### WORK ITEM
An exact copy of the entries below is the expected answer.

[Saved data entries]

═══

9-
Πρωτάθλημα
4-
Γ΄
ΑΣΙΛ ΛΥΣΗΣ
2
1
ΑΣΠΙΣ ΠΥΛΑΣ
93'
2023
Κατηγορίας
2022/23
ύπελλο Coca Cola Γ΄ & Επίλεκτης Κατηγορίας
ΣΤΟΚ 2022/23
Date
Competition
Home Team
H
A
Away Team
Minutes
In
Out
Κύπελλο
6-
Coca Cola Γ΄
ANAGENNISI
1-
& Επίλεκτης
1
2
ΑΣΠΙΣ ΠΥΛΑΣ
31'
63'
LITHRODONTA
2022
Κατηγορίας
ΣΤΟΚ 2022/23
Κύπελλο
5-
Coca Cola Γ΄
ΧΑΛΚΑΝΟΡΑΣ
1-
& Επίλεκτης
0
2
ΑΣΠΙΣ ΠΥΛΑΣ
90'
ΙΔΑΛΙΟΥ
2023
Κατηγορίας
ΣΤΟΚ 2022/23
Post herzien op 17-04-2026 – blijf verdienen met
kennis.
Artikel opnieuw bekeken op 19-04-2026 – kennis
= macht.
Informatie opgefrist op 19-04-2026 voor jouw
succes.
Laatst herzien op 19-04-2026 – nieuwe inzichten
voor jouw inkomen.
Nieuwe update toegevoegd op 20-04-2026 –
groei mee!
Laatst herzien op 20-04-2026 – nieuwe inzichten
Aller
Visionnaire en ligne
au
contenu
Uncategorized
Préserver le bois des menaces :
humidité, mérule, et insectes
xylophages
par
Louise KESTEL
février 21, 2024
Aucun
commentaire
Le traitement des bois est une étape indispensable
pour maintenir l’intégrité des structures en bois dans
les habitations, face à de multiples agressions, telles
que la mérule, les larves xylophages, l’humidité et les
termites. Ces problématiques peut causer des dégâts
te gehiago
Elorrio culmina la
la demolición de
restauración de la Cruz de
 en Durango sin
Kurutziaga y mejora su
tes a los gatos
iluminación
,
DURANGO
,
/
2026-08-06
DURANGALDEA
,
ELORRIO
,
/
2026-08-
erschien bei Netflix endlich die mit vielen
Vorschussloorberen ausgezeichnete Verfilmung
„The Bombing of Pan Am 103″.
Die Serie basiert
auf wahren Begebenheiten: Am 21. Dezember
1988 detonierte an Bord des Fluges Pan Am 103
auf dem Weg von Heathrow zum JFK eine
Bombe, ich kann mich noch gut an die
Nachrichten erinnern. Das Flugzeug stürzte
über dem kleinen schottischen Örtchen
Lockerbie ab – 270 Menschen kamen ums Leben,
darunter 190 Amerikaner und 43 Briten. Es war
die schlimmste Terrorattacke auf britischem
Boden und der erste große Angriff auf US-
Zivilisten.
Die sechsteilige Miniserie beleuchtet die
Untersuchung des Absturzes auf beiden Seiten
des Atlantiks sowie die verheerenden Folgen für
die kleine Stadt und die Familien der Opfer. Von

═══

### THE ANSWER
9-
Πρωτάθλημα
4-
Γ΄
ΑΣΙΛ ΛΥΣΗΣ
2
1
ΑΣΠΙΣ ΠΥΛΑΣ
93'
2023
Κατηγορίας
2022/23
ύπελλο Coca Cola Γ΄ & Επίλεκτης Κατηγορίας
ΣΤΟΚ 2022/23
Date
Competition
Home Team
H
A
Away Team
Minutes
In
Out
Κύπελλο
6-
Coca Cola Γ΄
ANAGENNISI
1-
& Επίλεκτης
1
2
ΑΣΠΙΣ ΠΥΛΑΣ
31'
63'
LITHRODONTA
2022
Κατηγορίας
ΣΤΟΚ 2022/23
Κύπελλο
5-
Coca Cola Γ΄
ΧΑΛΚΑΝΟΡΑΣ
1-
& Επίλεκτης
0
2
ΑΣΠΙΣ ΠΥΛΑΣ
90'
ΙΔΑΛΙΟΥ
2023
Κατηγορίας
ΣΤΟΚ 2022/23
Post herzien op 17-04-2026 – blijf verdienen met
kennis.
Artikel opnieuw bekeken op 19-04-2026 – kennis
= macht.
Informatie opgefrist op 19-04-2026 voor jouw
succes.
Laatst herzien op 19-04-2026 – nieuwe inzichten
voor jouw inkomen.
Nieuwe update toegevoegd op 20-04-2026 –
groei mee!
Laatst herzien op 20-04-2026 – nieuwe inzichten
Aller
Visionnaire en ligne
au
contenu
Uncategorized
Préserver le bois des menaces :
humidité, mérule, et insectes
xylophages
par
Louise KESTEL
février 21, 2024
Aucun
commentaire
Le traitement des bois est une étape indispensable
pour maintenir l’intégrité des structures en bois dans
les habitations, face à de multiples agressions, telles
que la mérule, les larves xylophages, l’humidité et les
termites. Ces problématiques peut causer des dégâts
te gehiago
Elorrio culmina la
la demolición de
restauración de la Cruz de
 en Durango sin
Kurutziaga y mejora su
tes a los gatos
iluminación
,
DURANGO
,
/
2026-08-06
DURANGALDEA
,
ELORRIO
,
/
2026-08-
erschien bei Netflix endlich die mit vielen
Vorschussloorberen ausgezeichnete Verfilmung
„The Bombing of Pan Am 103″.
Die Serie basiert
auf wahren Begebenheiten: Am 21. Dezember
1988 detonierte an Bord des Fluges Pan Am 103
auf dem Weg von Heathrow zum JFK eine
Bombe, ich kann mich noch gut an die
Nachrichten erinnern. Das Flugzeug stürzte
über dem kleinen schottischen Örtchen
Lockerbie ab – 270 Menschen kamen ums Leben,
darunter 190 Amerikaner und 43 Briten. Es war
die schlimmste Terrorattacke auf britischem
Boden und der erste große Angriff auf US-
Zivilisten.
Die sechsteilige Miniserie beleuchtet die
Untersuchung des Absturzes auf beiden Seiten
des Atlantiks sowie die verheerenden Folgen für
die kleine Stadt und die Familien der Opfer. Von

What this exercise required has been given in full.